Rachel chewed on her bottom lip, glancing at Josiah as if for confirmation. “Sulky.”

“And she was homeschooled?” Lucy asked.

“Like a lot of the teens in our community, she took online classes.” Josiah’s voice deepened, defensiveness layered beneath the otherwise calm tone. “She was far ahead of where she would have been in a public school.”

“Of course,” Lucy murmured consolingly. “And your sons are no longer living here, correct? So it was just her in the house?”

“Yeah, our boys are grown.” Josiah turned to look at the pictures on the wall behind him. “Beau is the oldest, then Mark and Aaron are the twins.”

“They’re older than Eliza?”

“By about ten years. Cora was much younger than me,” Rachel said. They worked in tandem, these two, so that it was almost like having a conversation with one person. There was no talking over each other, no contradictions. Either they’d rehearsed this or that united front ran deep, borne from decades of a solid marriage.

“Are your sons still around? Does Eliza see them?” There hadn’t been much about the boys in the file. Names, ages. Everything so dry and clinical. That’s not where motives were found. They were found in the words that would never be put on the page, the resentments, the secrets, the betrayals.

“Aaron and his wife bought the property next to ours, but they’ve left on a cattle-buying trip for the next two weeks,” Rachel said. “Mark lives in town and Beau is overseas. Army.”

The son leaving town wasn’t necessarily suspicious, but Lucy made a note to have the details checked out.

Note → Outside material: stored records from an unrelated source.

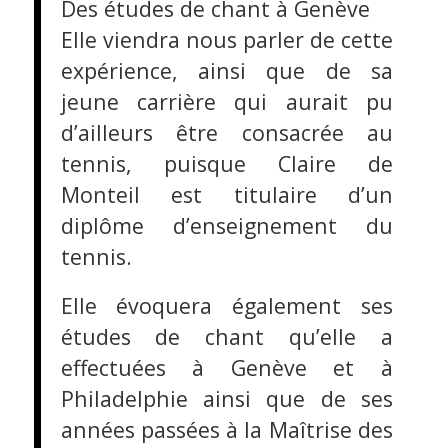
Des études de chant à Genève
Elle viendra nous parler de cette
expérience, ainsi que de sa
jeune carrière qui aurait pu
d’ailleurs être consacrée au
tennis, puisque Claire de
Monteil est titulaire d’un
diplôme d’enseignement du
tennis.
Elle évoquera également ses
études de chant qu’elle a
effectuées à Genève et à
Philadelphie ainsi que de ses
années passées à la Maîtrise des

Josiah shifted. “I wouldn’t say they’re particularly close with Eliza. She’s so much younger. She was just a kid when they were teenagers.”

“Didn’t want anything to do with a little girl at that age, you understand,” Rachel added.

Perhaps a dead end then.

“Does Eliza have any close friends?” Lucy asked, thinking of the girl who’d run away. Molly.

“There are a handful of kids her age in the Church,” Josiah said, his attention on Lucy, but his fingertips were dug in deep on Rachel’s upper arm. “We can get you a list of them. But no one . . . no one really close.”

Rachel nodded along with her husband, already reaching for the notepad on the side table.

Lucy tamped down the frustration. Despite knowing it had been too optimistic, she had been hoping there would be an obvious trail to follow to a potential accomplice. The fact that Rachel and Josiah couldn’t name one didn’t mean the person didn’t exist. They could be protecting someone, as well. Or they could just be too oblivious to realize they were ignorant of the day-to-day life of their ward.

So Lucy kept pushing. “Out of that group, she doesn’t have someone whom she spends most of her time with?”

“Eliza keeps to herself, Agent Thorne,” Rachel said, looking up from the short list on her lap. “We liked to encourage her to go to the social gatherings—Bible studies and such. To spend time with people her age. But mostly . . .”

“Mostly, she hid away in her room,” Josiah finished for Rachel. “We keep an open-door policy in this house, but her bedroom is toward the back, so it’s not always the easiest to monitor.”

Which brought Lucy back to the awkwardness at the coroner’s. The missing two days in the timeline. “Do you know her whereabouts between Monday afternoon and Wednesday night?”

Josiah and Rachel shared a look.

“Apparently, we did not know her whereabouts as well as we thought we did,” Rachel said, regret and guilt evident in the strain in her clasped hands. “But she had told us she wasn’t feeling well. She . . .”

“Stayed home,” Josiah jumped in. “From the search for Noah. She didn’t join the search.”

Lucy wouldn’t have been surprised if Eliza had gone looking for Noah—killers often joined in the efforts to find their victims, usually under the guise of being earnest volunteers. But something untwisted in Lucy’s gut at the information that Eliza hadn’t. There was something uniquely terrible about the practice that left Lucy emotionally hungover.

“You didn’t suspect anything was off with her then?”

“It was . . .” Rachel paused, glanced at Josiah, and then squared her shoulders. “She said it was her time of the month. I didn’t push.”

Lucy almost had to give Eliza props. That had been a smart tactic—few people would ask follow-ups to that excuse.

“When was the last time you saw her?”